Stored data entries
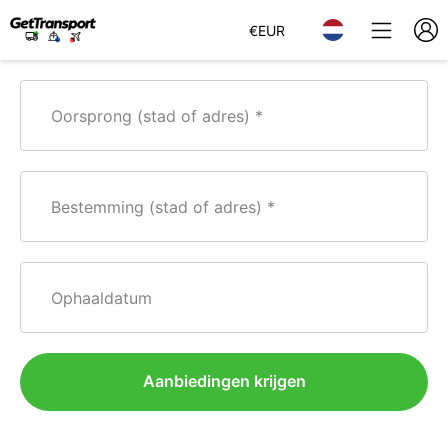
€
EUR
Oorsprong (stad of adres)
Bestemming (stad of adres)
Ophaaldatum
Aanbiedingen krijgen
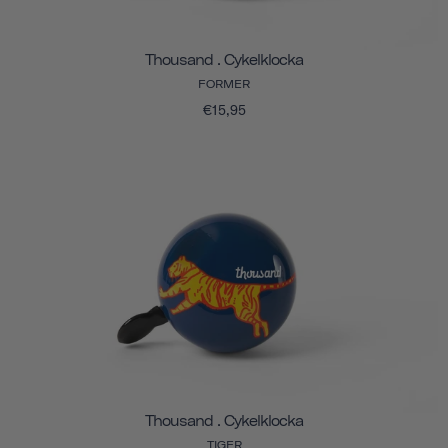
Thousand . Cykelklocka
FORMER
€15,95
Thousand . Cykelklocka
TIGER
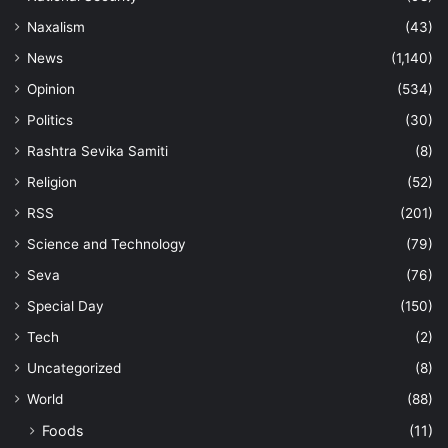
Naxalism
(43)
News
(1,140)
Opinion
(534)
Politics
(30)
Rashtra Sevika Samiti
(8)
Religion
(52)
RSS
(201)
Science and Technology
(79)
Seva
(76)
Special Day
(150)
Tech
(2)
Uncategorized
(8)
World
(88)
Foods
(11)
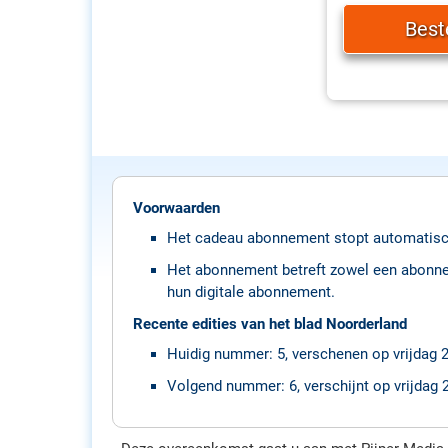
Voorwaarden
Het cadeau abonnement stopt automatisc
Het abonnement betreft zowel een abonneme
hun digitale abonnement.
Recente edities van het blad Noorderland
Huidig nummer: 5, verschenen op vrijdag 2
Volgend nummer: 6, verschijnt op vrijdag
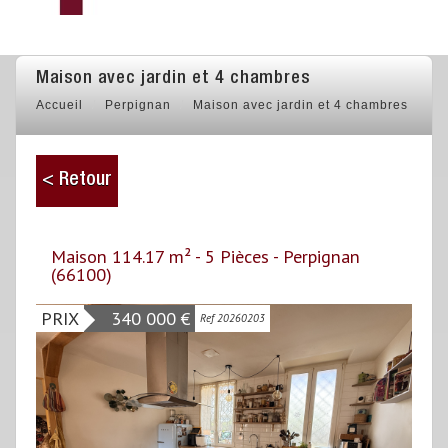
maison avec jardin et 4 chambres
Accueil
Perpignan
Maison avec jardin et 4 chambres
< Retour
Maison 114.17 m² - 5 Pièces - Perpignan
(66100)
PRIX
340 000
€
Ref 20260203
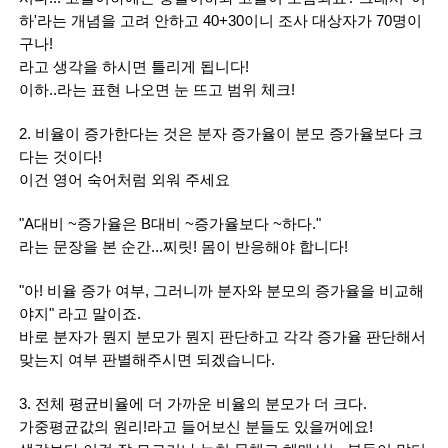
하'라는 개념을 고려 안하고 40+30이니 조사 대상자가 70명이
구나!
라고 생각을 하시면 틀리게 됩니다!
이하..라는 표현 나오면 눈 뜨고 범위 체크!
2. 비율이 증가한다는 것은 분자 증가율이 분모 증가율보다 크
다는 것이다!
이건 영어 숙어처럼 외워 주세요
"A대비 ~증가율은 B대비 ~증가율보다 ~하다."
라는 문장을 본 순간...찌릿! 몸이 반응해야 합니다!
"아! 비율 증가 여부, 그러니까 분자와 분모의 증가율을 비교해
야지" 라고 말이죠.
바로 분자가 뭔지 분모가 뭔지 판단하고 각각 증가율 판단해서 
맞는지 여부 판별해주시면 되겠습니다.
3. 전체 평균비율에 더 가까운 비율의 분모가 더 크다.
가중평균값의 원리!라고 들어보신 분들도 있을꺼에요!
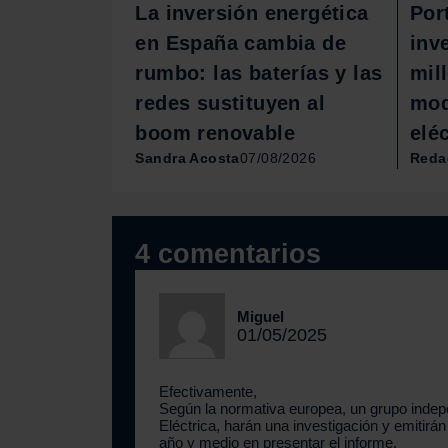
La inversión energética
Por
en España cambia de
inv
rumbo: las baterías y las
mil
redes sustituyen al
mod
boom renovable
eléc
Sandra Acosta
07/08/2026
Reda
4 comentarios
Miguel
01/05/2025
Efectivamente,
Según la normativa europea, un grupo indep
Eléctrica, harán una investigación y emitirá
año y medio en presentar el informe.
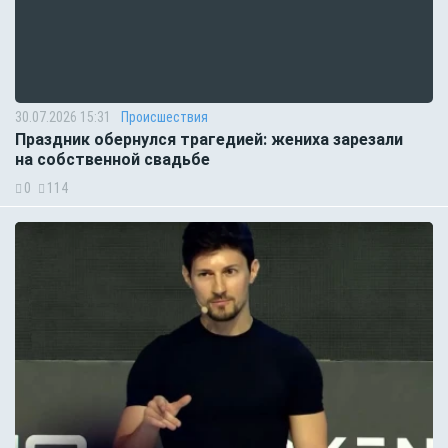
30.07.2026 15:31
Происшествия
Праздник обернулся трагедией: жениха зарезали
на собственной свадьбе
0
114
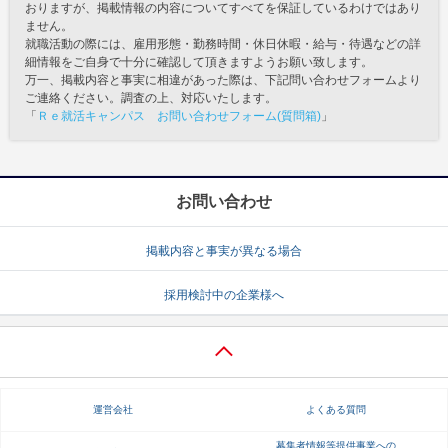
おりますが、掲載情報の内容についてすべてを保証しているわけではあり
ません。
就職活動の際には、雇用形態・勤務時間・休日休暇・給与・待遇などの詳
細情報をご自身で十分に確認して頂きますようお願い致します。
万一、掲載内容と事実に相違があった際は、下記問い合わせフォームより
ご連絡ください。調査の上、対応いたします。
「
Ｒｅ就活キャンパス お問い合わせフォーム(質問箱)
」
お問い合わせ
掲載内容と事実が異なる場合
採用検討中の企業様へ
運営会社
よくある質問
募集者情報等提供事業への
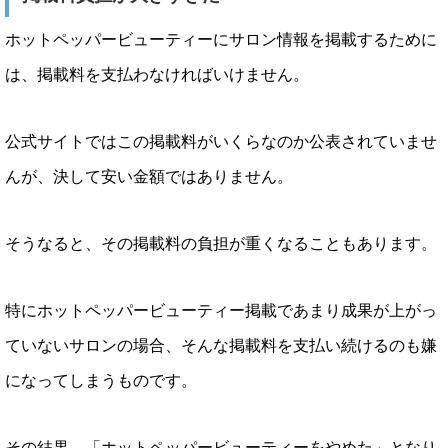
ホットペッパービューティーにサロン情報を掲載するために
は、掲載料を支払わなければいけません。
公式サイトではこの掲載料がいくらなのか公表されていませ
んが、決して安い金額ではありません。
そうなると、その掲載料の負担が重くなることもあります。
特にホットペッパービューティー掲載であまり成果が上がっ
ていないサロンの場合、そんな掲載料を支払い続けるのも嫌
になってしまうものです。
その結果。「ホットペッパービューティーをやめた」となり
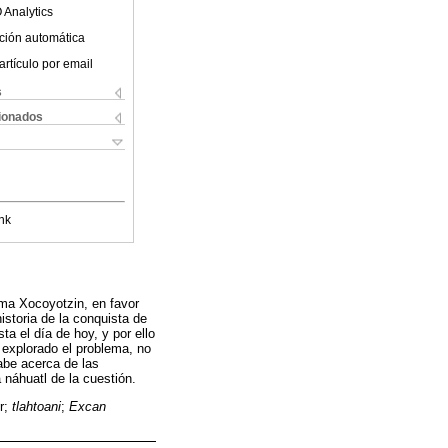
 Analytics
ción automática
artículo por email
s
cionados
nk
oma Xocoyotzin, en favor
istoria de la conquista de
ta el día de hoy, y por ello
 explorado el problema, no
sabe acerca de las
 náhuatl de la cuestión.
r;
tlahtoani
;
Excan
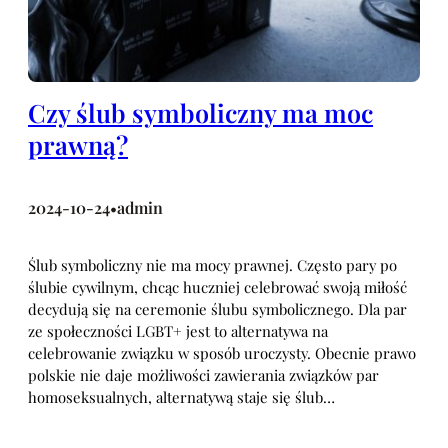
Czy ślub symboliczny ma moc
prawną?
2024-10-24
admin
•
Ślub symboliczny nie ma mocy prawnej. Często pary po
ślubie cywilnym, chcąc huczniej celebrować swoją miłość
decydują się na ceremonie ślubu symbolicznego. Dla par
ze społeczności LGBT+ jest to alternatywa na
celebrowanie związku w sposób uroczysty. Obecnie prawo
polskie nie daje możliwości zawierania związków par
homoseksualnych, alternatywą staje się ślub…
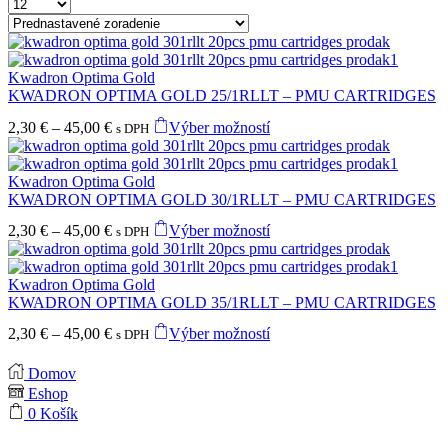
Products
per
page
Kwadron Optima Gold
KWADRON OPTIMA GOLD 25/1RLLT – PMU CARTRIDGES
Price
Tento
2,30
€
–
45,00
€
Výber možností
s DPH
range:
produkt
2,30 €
má
through
viacero
Kwadron Optima Gold
45,00 €
variantov.
KWADRON OPTIMA GOLD 30/1RLLT – PMU CARTRIDGES
Možnosti
Price
Tento
2,30
€
–
45,00
€
Výber možností
si
s DPH
range:
produkt
môžete
2,30 €
má
vybrať
through
viacero
Kwadron Optima Gold
na
45,00 €
variantov.
KWADRON OPTIMA GOLD 35/1RLLT – PMU CARTRIDGES
stránke
Možnosti
produktu.
Price
Tento
2,30
€
–
45,00
€
Výber možností
si
s DPH
range:
produkt
môžete
2,30 €
má
vybrať
Domov
through
viacero
na
Eshop
45,00 €
variantov.
stránke
0
Košík
Možnosti
produktu.
si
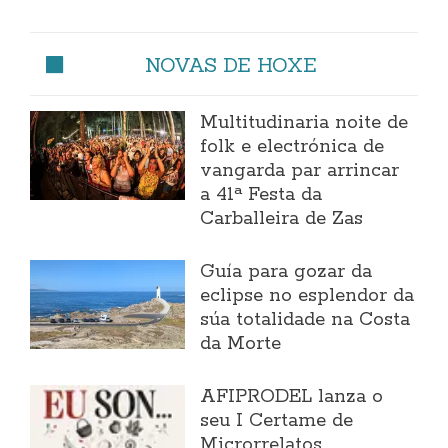
NOVAS DE HOXE
Multitudinaria noite de
folk e electrónica de
vangarda par arrincar
a 41ª Festa da
Carballeira de Zas
Guía para gozar da
eclipse no esplendor da
súa totalidade na Costa
da Morte
AFIPRODEL lanza o
seu I Certame de
Microrrelatos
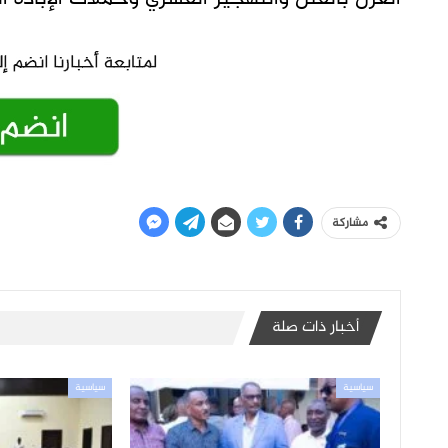
مشاركة
أخبار ذات صلة
سياسية
سياسية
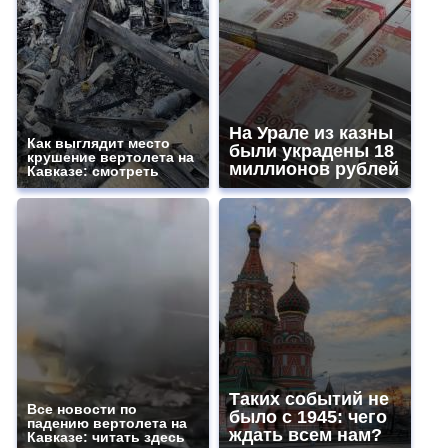
На Урале из казны
Как выглядит место
были украдены 18
крушение вертолета на
миллионов рублей
Кавказе: смотреть
Таких событий не
Все новости по
было с 1945: чего
падению вертолета на
ждать всем нам?
Кавказе: читать здесь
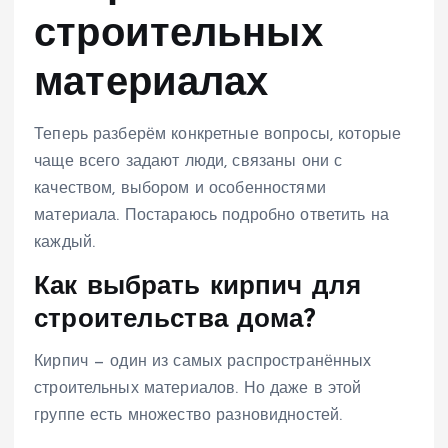
строительных
материалах
Теперь разберём конкретные вопросы, которые
чаще всего задают люди, связаны они с
качеством, выбором и особенностями
материала. Постараюсь подробно ответить на
каждый.
Как выбрать кирпич для
строительства дома?
Кирпич — один из самых распространённых
строительных материалов. Но даже в этой
группе есть множество разновидностей.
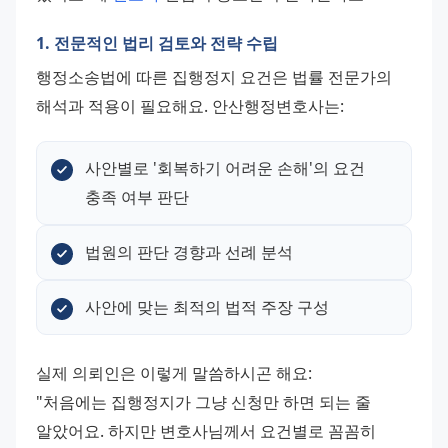
1. 전문적인 법리 검토와 전략 수립
행정소송법에 따른 집행정지 요건은 법률 전문가의 
해석과 적용이 필요해요. 안산행정변호사는:
사안별로 '회복하기 어려운 손해'의 요건 
충족 여부 판단
법원의 판단 경향과 선례 분석
사안에 맞는 최적의 법적 주장 구성
실제 의뢰인은 이렇게 말씀하시곤 해요: 
"처음에는 집행정지가 그냥 신청만 하면 되는 줄 
알았어요. 하지만 변호사님께서 요건별로 꼼꼼히 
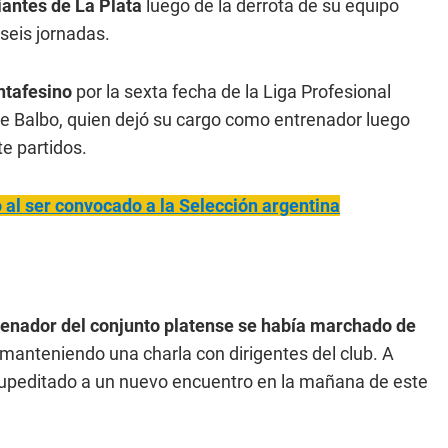
iantes de La Plata
luego de la derrota de su equipo
 seis jornadas.
antafesino
por la sexta fecha de la Liga Profesional
 de Balbo, quien dejó su cargo como entrenador luego
te partidos.
al ser convocado a la Selección argentina
trenador del conjunto platense se había marchado de
manteniendo una charla con dirigentes del club. A
supeditado a un nuevo encuentro en la mañana de este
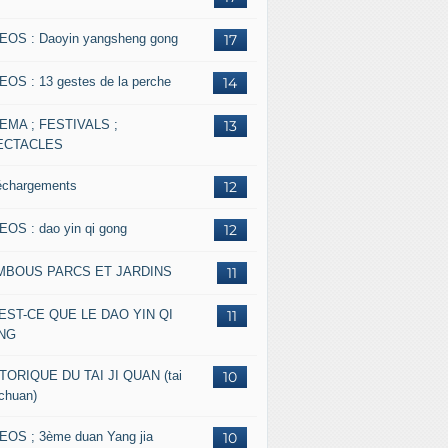
EOS : Daoyin yangsheng gong
17
EOS : 13 gestes de la perche
14
EMA ; FESTIVALS ;
13
ECTACLES
échargements
12
EOS : dao yin qi gong
12
MBOUS PARCS ET JARDINS
11
EST-CE QUE LE DAO YIN QI
11
NG
TORIQUE DU TAI JI QUAN (tai
10
 chuan)
EOS ; 3ème duan Yang jia
10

■ ASSIGNMENT: Give the number of lines in the entries above that include the string "Perpignan". Write nothing but that number.

■ ANSWER SPACE: 2